In this note we take a look at this new line, comparing its features and prices to their previous and competitive EoC models to see how it stacks up.
The eBridge100TM is the first offering of Altronix's second generation eBridge Plus line. This transceiver supports Ethernet and PoE via coax and Cat5e cables up to 300m/500m respectively (3-5x the 100m limit of standard Ethernet). No local power is required, with the camera end unit powered via PoE. The previous generation did not support PoE up the cable.
At the other end, Altronix has released four, eight, and 16 port receivers which convert coax (no support for UTP in multichannel units) to standard Ethernet. These receivers, like the eBridge100TM, do not supply or require power on their own.

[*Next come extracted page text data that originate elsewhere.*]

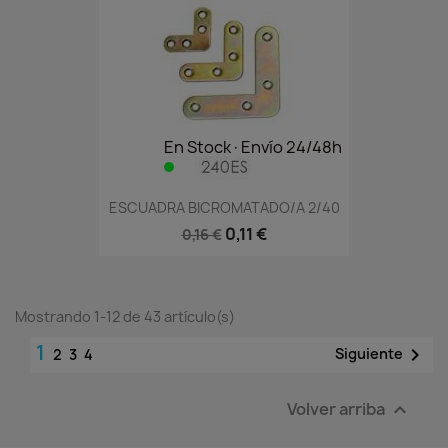
En Stock·Envío 24/48h
ESCUADRA BICROMATADO/A 2/40
0,11 €
0,16 €
Mostrando 1-12 de 43 artículo(s)
1

Siguiente
2
3
4
Volver arriba

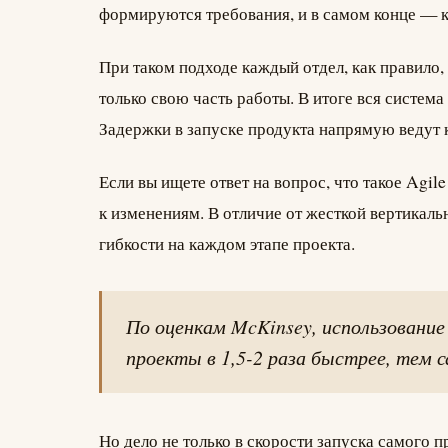
формируются требования, и в самом конце — ко
При таком подходе каждый отдел, как правило,
только свою часть работы. В итоге вся система
Задержки в запуске продукта напрямую ведут
Если вы ищете ответ на вопрос, что такое Agi
к изменениям. В отличие от жесткой вертикальн
гибкости на каждом этапе проекта.
По оценкам McKinsey, использование
проекты в 1,5-2 раза быстрее, тем 
Но дело не только в скорости запуска самого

Instead, they are powered by a PoE switch or midspan, 802.3af (up to 15W) or 802.3at (30W) compliant. Altronix markets their line of PoE midspans (NetWay) for this as they have some features, such as full web interface management and 48V/56V battery backup, which are not common on all midspans, but any compliant device may be used.
Gone from these updated eBridge models support for analog video transmission over the same cable (aka SLOC).
All models support full duplex 10/100 Ethernet.
This diagram, taken from Altronix's documentation, shows the layout and components of a typical eBridge Plus network layout:
A single channel eBridge kit including receiver and transceiver, the eBridge100RMT, sells for about ~$240 online. This is more expensive than the original eBridge, which sell for under $200 online. However, this is inexpensive compared to many competitors, such as Veracity and Comnet, which sell for nearly double this price per pair ($180-200 per side). Pricing is not yet available for the Altronix multi-channel receivers.
Further, many competitors (notably Veracity) do not produce multi-channel receivers, requiring multiple single channel units to be racked together at the head end in order to handle more than one camera. Multi-channel receivers such as those in the eBridge Plus line reduce cabling complexity and points of failure.